Skip to content

Data Volumes

Data volumes offer a powerful solution for storing, managing, and sharing AI training data within the Run:ai platform. They promote collaboration, simplify data access control, and streamline the AI development lifecycle.

Data volumes are snapshots of datasets stored in Kubernetes Persistent Volume Claims (PVCs). They act as a central repository for training data.

Why use a data volume?

  1. Sharing with multiple scopes
    Unlike other Run:ai data sources, data volumes can be shared across projects, departments, or clusters, encouraging data reuse and collaboration within the organization.
  2. Storage saving
    A single copy of the data can be used across multiple scopes

Typical use cases

  1. Sharing large data sets
    In large organizations, the data is often stored in a remote location, which can be a barrier for large model training. Even if the data is transferred into the cluster, sharing it easily with multiple users is still challenging. Data volumes can help share the data seamlessly, with maximum security and control.
  2. Sharing data with colleagues
    When sharing training results, generated data sets, or other artifacts with team members is needed, data volumes can help make the data available easily.

data-volumes-architecture

Prerequisites

To create a data volume, there must be a project with a PVC in its namespace.

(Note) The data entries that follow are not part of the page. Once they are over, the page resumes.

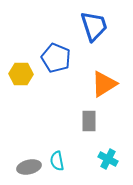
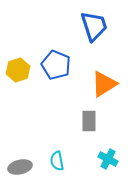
blue pentagon: moved 7 px down
yellow hexagon: moved 3 px left, 4 px up; rotated 20 degrees counterclockwise
gray ellipse: moved 9 px left
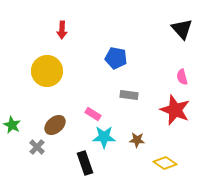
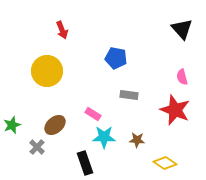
red arrow: rotated 24 degrees counterclockwise
green star: rotated 24 degrees clockwise
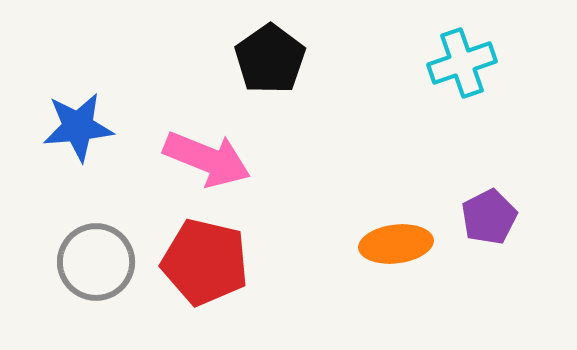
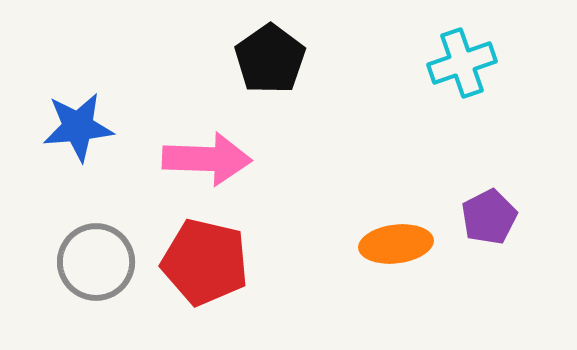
pink arrow: rotated 20 degrees counterclockwise
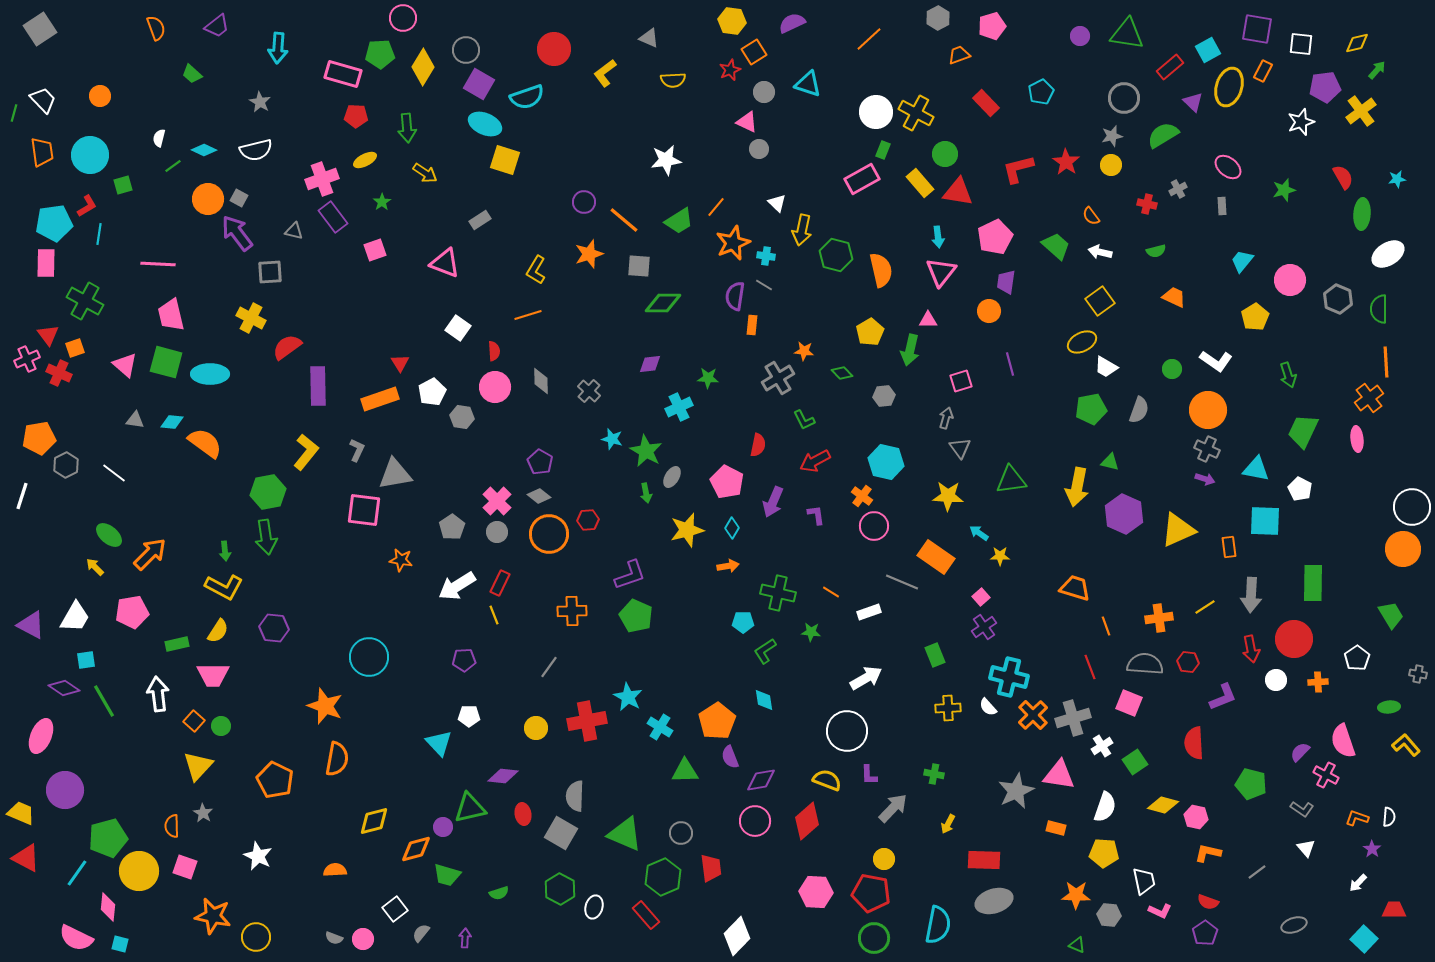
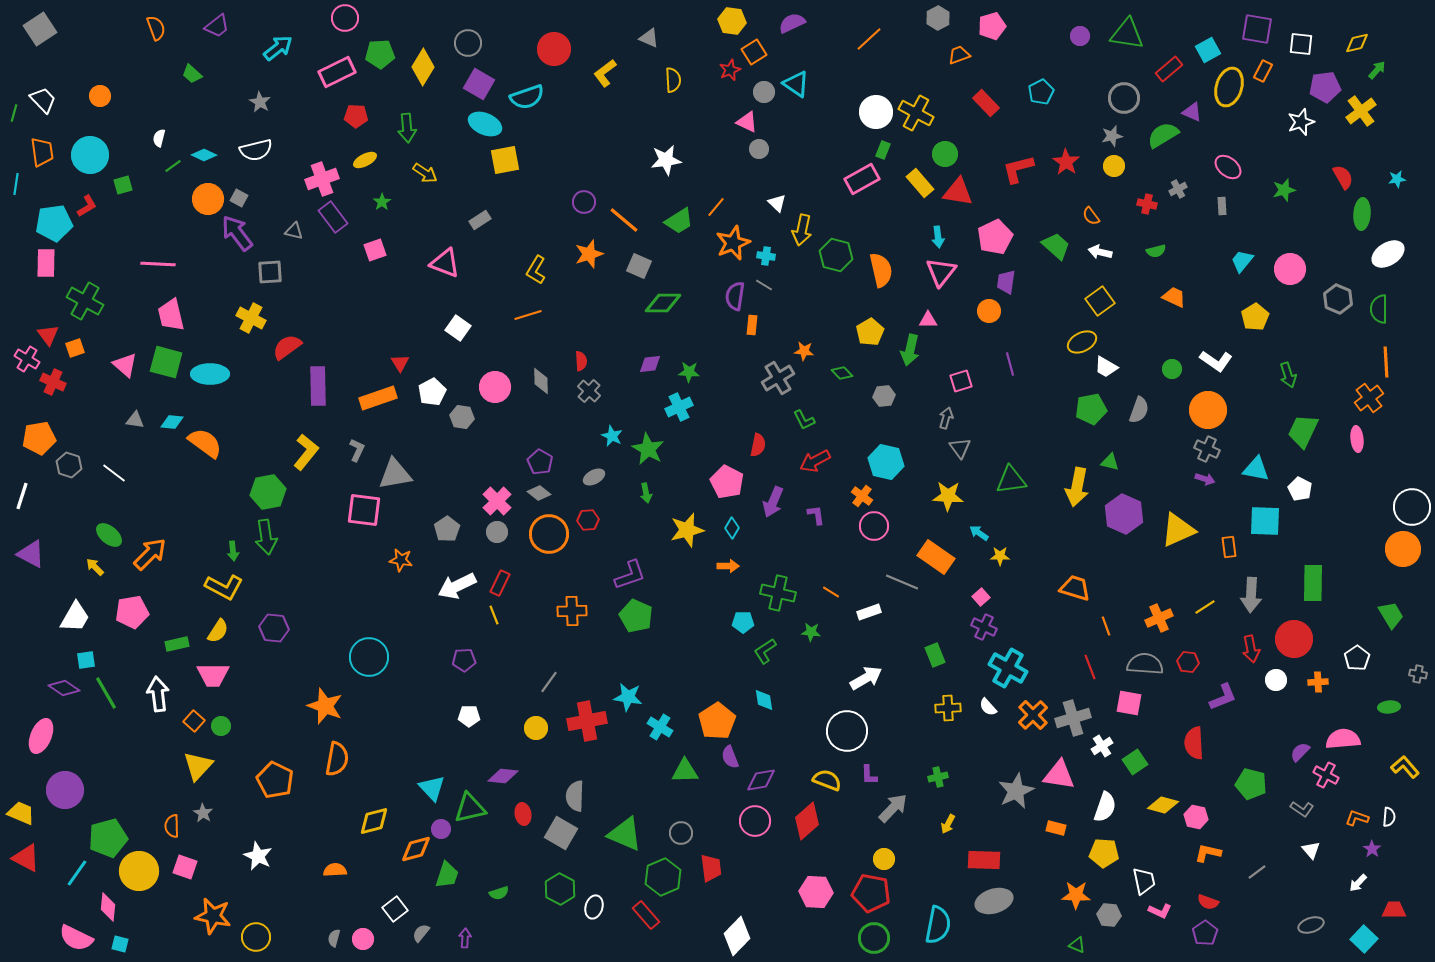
pink circle at (403, 18): moved 58 px left
cyan arrow at (278, 48): rotated 132 degrees counterclockwise
gray circle at (466, 50): moved 2 px right, 7 px up
red rectangle at (1170, 67): moved 1 px left, 2 px down
pink rectangle at (343, 74): moved 6 px left, 2 px up; rotated 42 degrees counterclockwise
yellow semicircle at (673, 80): rotated 90 degrees counterclockwise
cyan triangle at (808, 84): moved 12 px left; rotated 16 degrees clockwise
purple triangle at (1193, 102): moved 1 px left, 10 px down; rotated 20 degrees counterclockwise
cyan diamond at (204, 150): moved 5 px down
yellow square at (505, 160): rotated 28 degrees counterclockwise
yellow circle at (1111, 165): moved 3 px right, 1 px down
cyan line at (99, 234): moved 83 px left, 50 px up
gray square at (639, 266): rotated 20 degrees clockwise
pink circle at (1290, 280): moved 11 px up
red semicircle at (494, 351): moved 87 px right, 10 px down
pink cross at (27, 359): rotated 35 degrees counterclockwise
red cross at (59, 373): moved 6 px left, 9 px down
green star at (708, 378): moved 19 px left, 6 px up
orange rectangle at (380, 399): moved 2 px left, 1 px up
cyan star at (612, 439): moved 3 px up; rotated 10 degrees clockwise
green star at (646, 451): moved 2 px right, 2 px up
gray hexagon at (66, 465): moved 3 px right; rotated 15 degrees counterclockwise
gray ellipse at (672, 477): moved 78 px left; rotated 30 degrees clockwise
gray diamond at (539, 496): moved 3 px up
gray pentagon at (452, 527): moved 5 px left, 2 px down
green arrow at (225, 551): moved 8 px right
orange arrow at (728, 566): rotated 10 degrees clockwise
white arrow at (457, 586): rotated 6 degrees clockwise
orange cross at (1159, 618): rotated 16 degrees counterclockwise
purple triangle at (31, 625): moved 71 px up
purple cross at (984, 627): rotated 30 degrees counterclockwise
gray line at (549, 667): moved 15 px down
cyan cross at (1009, 677): moved 1 px left, 9 px up; rotated 15 degrees clockwise
cyan star at (628, 697): rotated 20 degrees counterclockwise
green line at (104, 701): moved 2 px right, 8 px up
pink square at (1129, 703): rotated 12 degrees counterclockwise
pink semicircle at (1343, 741): moved 2 px up; rotated 104 degrees clockwise
cyan triangle at (439, 743): moved 7 px left, 45 px down
yellow L-shape at (1406, 745): moved 1 px left, 22 px down
green cross at (934, 774): moved 4 px right, 3 px down; rotated 24 degrees counterclockwise
purple circle at (443, 827): moved 2 px left, 2 px down
white triangle at (1306, 848): moved 5 px right, 2 px down
green trapezoid at (447, 875): rotated 88 degrees counterclockwise
gray ellipse at (1294, 925): moved 17 px right
gray semicircle at (334, 938): rotated 84 degrees clockwise
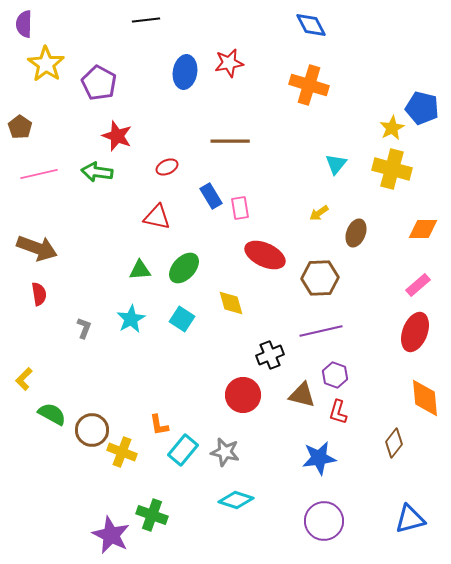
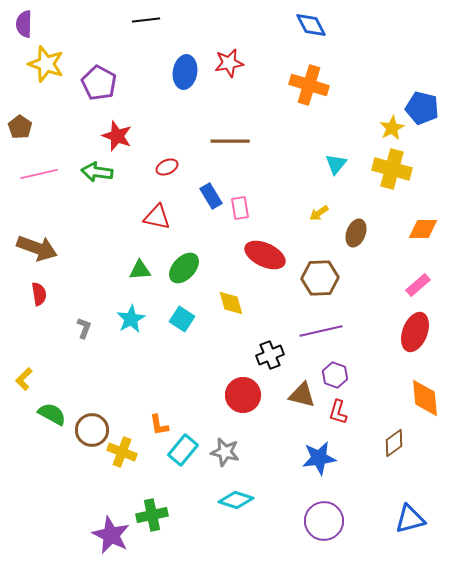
yellow star at (46, 64): rotated 15 degrees counterclockwise
brown diamond at (394, 443): rotated 16 degrees clockwise
green cross at (152, 515): rotated 32 degrees counterclockwise
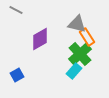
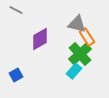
blue square: moved 1 px left
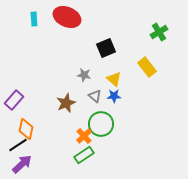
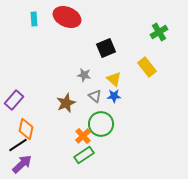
orange cross: moved 1 px left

Working with data volumes is currently available using the API. To view the available actions, go to the Data volumes API reference.

Adding a new data volume

Data volume creation is limited to specific roles

Adding scopes for a data volume

Data volume sharing (adding scopes) is limited to specific roles

Once created, the data volume is available to its originating project (see the prerequisites above).

Data volumes can be shared with additional scopes in the organization.

Who can use a data volume?

Data volumes are used when submitting workloads. Any user, application or SSO group with a role that has permissions to create workloads can also use data volumes.

Researchers can list available data volumes within their permitted scopes for easy selection.